▸ **What the exercise asks**: Reproduce every record below exactly, with the pictures left out.

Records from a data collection

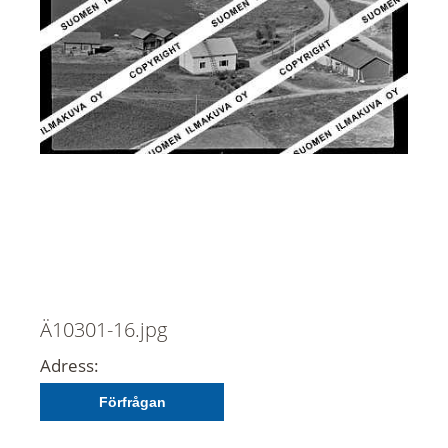
Ä10301-16.jpg
Adress:
Förfrågan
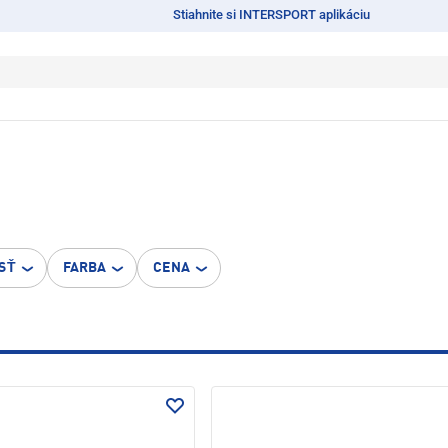
Stiahnite si INTERSPORT aplikáciu
SŤ
FARBA
CENA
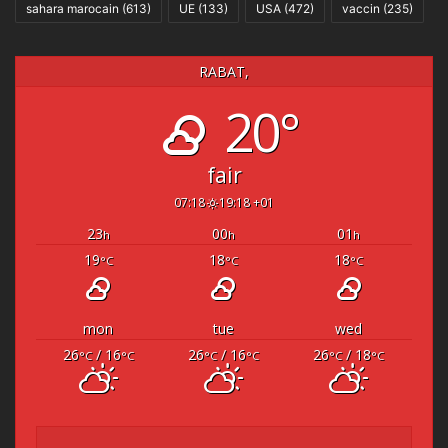
sahara marocain
(613)
UE
(133)
USA
(472)
vaccin
(235)
RABAT,
20°
fair
07:18
19:18 +01
23
00
01
h
h
h
19
18
18
°C
°C
°C
mon
tue
wed
26
/ 16
26
/ 16
26
/ 18
°C
°C
°C
°C
°C
°C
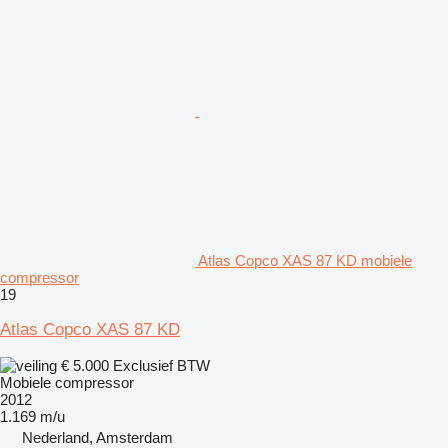
Atlas Copco XAS 87 KD mobiele
compressor
19
Atlas Copco XAS 87 KD
€ 5.000
Exclusief BTW
Mobiele compressor
2012
1.169 m/u
Nederland, Amsterdam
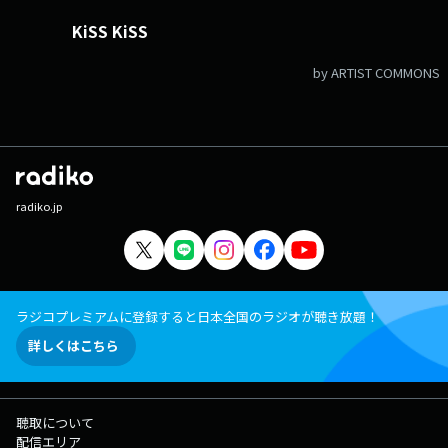
KiSS KiSS
by ARTIST COMMONS
radiko.jp
ラジコプレミアムに登録すると日本全国のラジオが聴き放題！
詳しくはこちら
聴取について
配信エリア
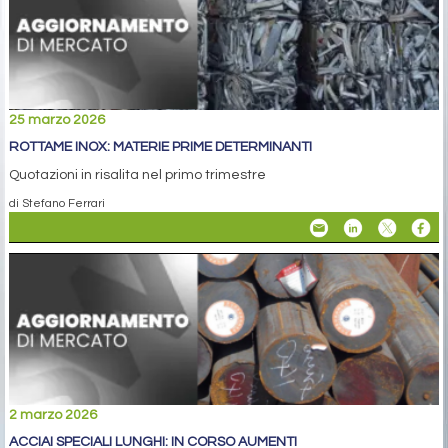
25 marzo 2026
ROTTAME INOX: MATERIE PRIME DETERMINANTI
Quotazioni in risalita nel primo trimestre
di Stefano Ferrari
2 marzo 2026
ACCIAI SPECIALI LUNGHI: IN CORSO AUMENTI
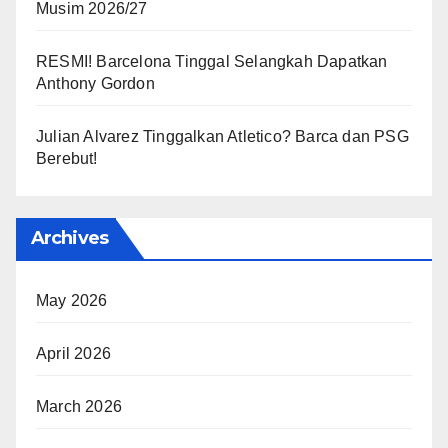
Musim 2026/27
RESMI! Barcelona Tinggal Selangkah Dapatkan
Anthony Gordon
Julian Alvarez Tinggalkan Atletico? Barca dan PSG
Berebut!
Archives
May 2026
April 2026
March 2026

▸ **Exercise output**:
Ä10301-16.jpg
Adress:
Förfrågan
Stiahnite si INTERSPORT aplikáciu
SŤ
FARBA
CENA
sahara marocain
(613)
UE
(133)
USA
(472)
vaccin
(235)
RABAT,
20°
fair
07:18
19:18 +01
23
00
01
h
h
h
19
18
18
°C
°C
°C
mon
tue
wed
26
/ 16
26
/ 16
26
/ 18
°C
°C
°C
°C
°C
°C
Atlas Copco XAS 87 KD mobiele
compressor
19
Atlas Copco XAS 87 KD
€ 5.000
Exclusief BTW
Mobiele compressor
2012
1.169 m/u
Nederland, Amsterdam
KiSS KiSS
by ARTIST COMMONS
radiko.jp
ラジコプレミアムに登録すると日本全国のラジオが聴き放題！
詳しくはこちら
聴取について
配信エリア
25 marzo 2026
ROTTAME INOX: MATERIE PRIME DETERMINANTI
Quotazioni in risalita nel primo trimestre
di Stefano Ferrari
2 marzo 2026
ACCIAI SPECIALI LUNGHI: IN CORSO AUMENTI
Musim 2026/27
RESMI! Barcelona Tinggal Selangkah Dapatkan
Anthony Gordon
Julian Alvarez Tinggalkan Atletico? Barca dan PSG
Berebut!
Archives
May 2026
April 2026
March 2026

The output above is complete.